She seems very selective in who she does this to, and it is only very occasionally this happens. She's never done it on the street except to a motorcycle the other day.

It's almost as though she might know this could be a bad person, or the smell isn't right to her, or some other reason. On most of these visits these people are strangers to me too. Maybe she knows something I don't.


----------



## ayoitzrimz (Apr 14, 2010)

MichaelE said:


> Lisl has already shown that she _might_ be capable of this behavior.
> 
> Several times on our socialization walks and business visits downtown she will sometimes walk quickly in front of me and growl and/or bark at a stranger inside one of these places.
> 
> ...


Be careful here, sounds a lot more like a fear-reactive puppy then a protective dog. It's one thing when a well socialized adult reacts out of the ordinary with a specific person and another when a younger dog or puppy shows fear or is reactive. 

I'm sure there is a lot of advice people can give you, but this isn't the thread for that. Start a new thread and you may hear lot of ideas on socialization and working with a puppy that shows reactivity


----------



## Maggies Dad (Aug 15, 2012)

Maggie loves people way too much I don't believe she will protect us just yet although when she gets older I think it might get better?
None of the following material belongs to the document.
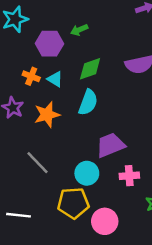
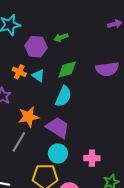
orange star: (47, 115) -> (29, 117), moved
purple trapezoid: (110, 145) -> (58, 127), moved, turned 50
gray line: (37, 163) -> (19, 142), turned 70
Being a veteran Law Enforcement I always carry concealed so my biggest worry is Maggie getting in the way of me protecting us.


----------



## shepherdmom (Dec 24, 2011)

Anubis_Star said:


> Obviously this little girl isn't in TRUE fear, could a dog sense fear and respond differently? But I think in general it shows the fearful response the average pet dog would show to a true attacker.
> 
> Your thoughts?
> 
> Will an untrained dog protect it's owner? www.BobsDogs.com - YouTube


My pet untrained dogs can and have protected me and my family more than once. Taking down a burglar who came over the back fence and attacking a rattlesnake.


----------



## hunterisgreat (Jan 30, 2011)

Yes mine would. Bc they are genetically equipped to do so, and we train religiously for this scenerio


----------



## elisabeth_00117 (May 17, 2009)

Zefra - without a doubt. And I would probably feel bad for the "bad guy" as she may be little but is one feisty little bitch who relishes in the fight.
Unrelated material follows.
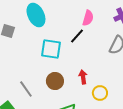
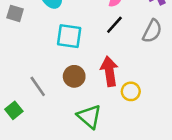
black line: (77, 36) -> (114, 25), moved
red arrow: (83, 77) -> (109, 71), size x1.6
Stark - I think he would bark but I don't think he would follow through. If pressure was applied to him in any way, he would probably back down.


----------



## Anubis_Star (Jul 25, 2012)

I guess I should of added... obviously I believe a specifically bred and trained dog WILL protect. I'm asking about the average pet german shepherd (or any other dog) with no specific protection training. 
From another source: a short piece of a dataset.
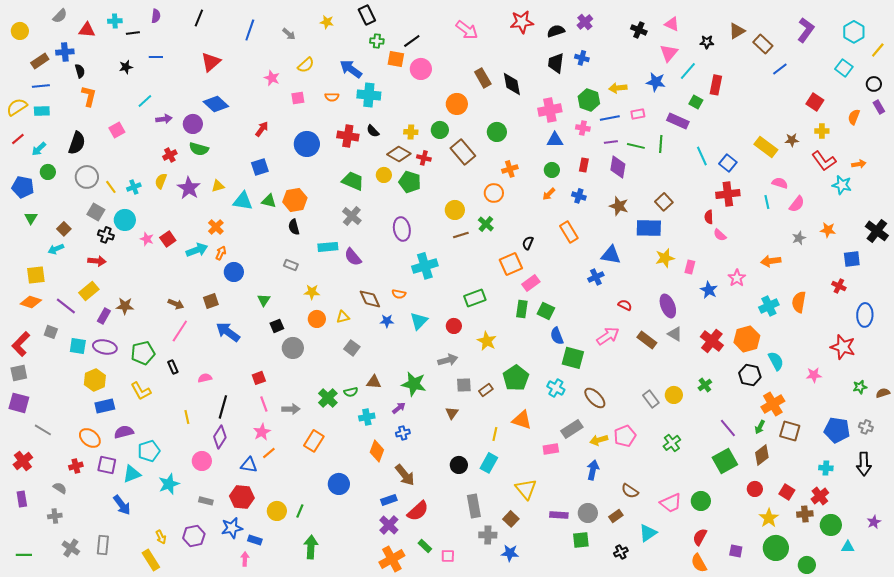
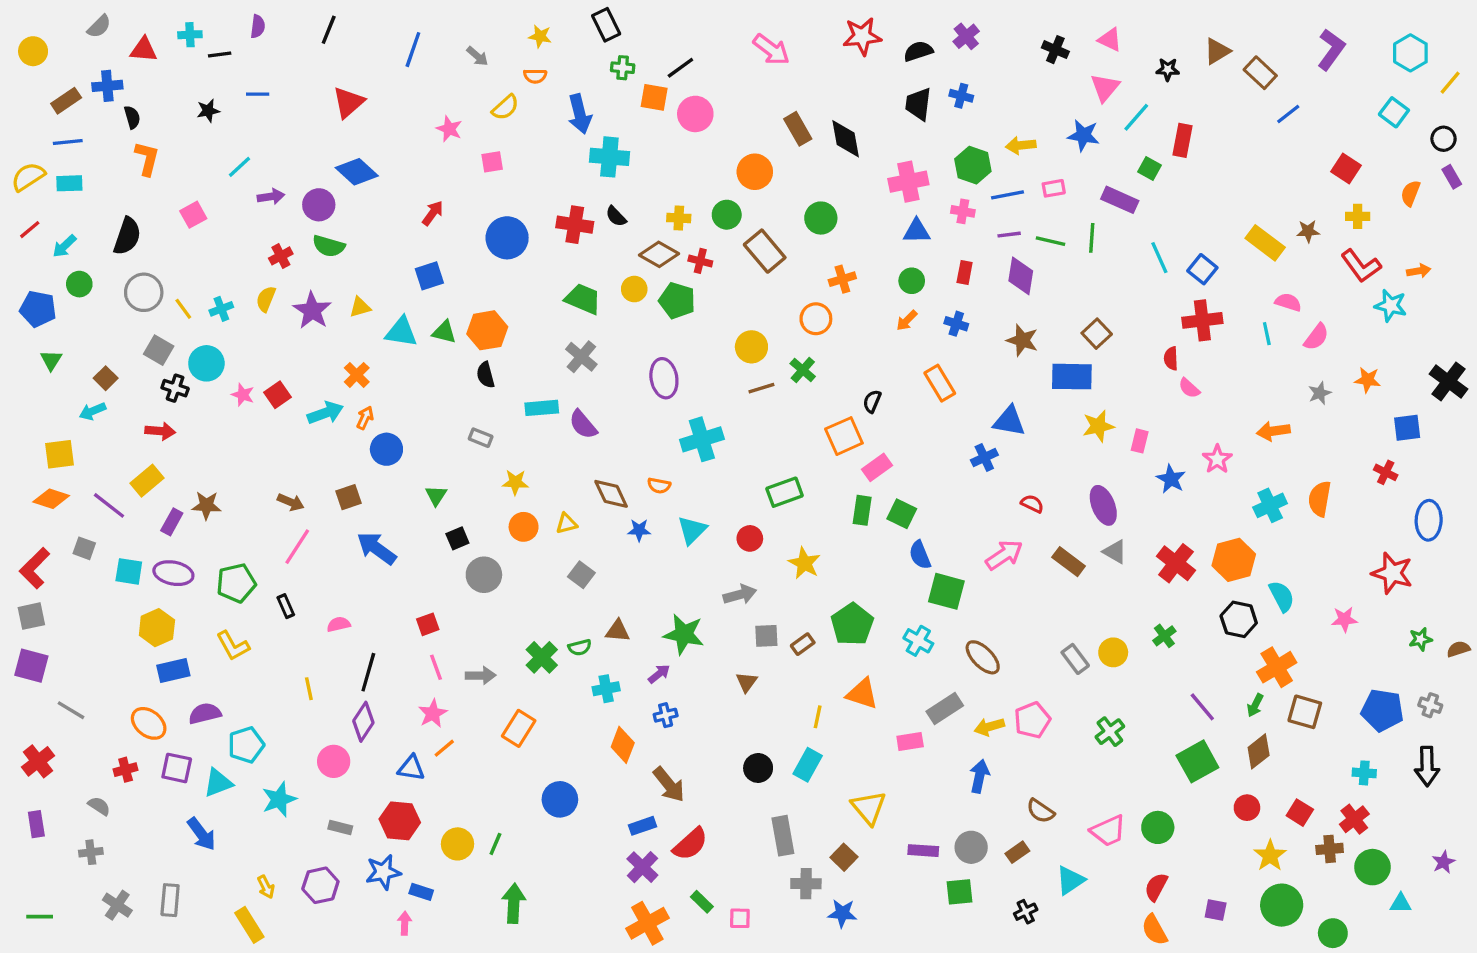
blue arrow: (351, 69) -> (580, 114), turned -140
orange semicircle: (332, 97) -> (535, 76), moved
I like to think Zeke would but I honestly don't know... I would like to test it though one day lol.


----------



## 3dognite (May 28, 2003)

My GSD would (and has) protected my kids and myself. When my spouse came home from Iraq, Rebel was a very young 3 year old and Bob had been gone for 18 months. It took a few months before Reb was comfortable with him being around the kids and I.

And we have some funky neighbors who are rather, well, mean. And Rebel always stays between me and them, even if I'm trying to get in front of him, he places himself between me and the threat. So yeah, pretty sure he'd protect me.


----------



## skew12 (Aug 28, 2012)

there are exceptions to the rule. an untrained dog may step up and protect you and a trained dog may fail you. however both are unlikely. though i do believe if you have a desire for a dog to perform a specific act, you'd better train them properly for it. sure some dogs are "naturals" at certain things, but to rely on something as important as safety for your dog to instinctly take charge, it's a gamble i wouldn't take. 

that would be like buying a gun for self defense, never firing or practicing with it, never learning it's manual of arms, and just throwing it on the night stand expecting to be able to manipulate it properly in a high stress situation. yeaaaa good luck with that. very few people can pick up a gun and shoot under stress without training. 

also, i wouldn't rely on solely the looks of a GSD to get the job done. that may not be enough. just like the noise from the racking of a shotgun doesn't scare away every criminal. 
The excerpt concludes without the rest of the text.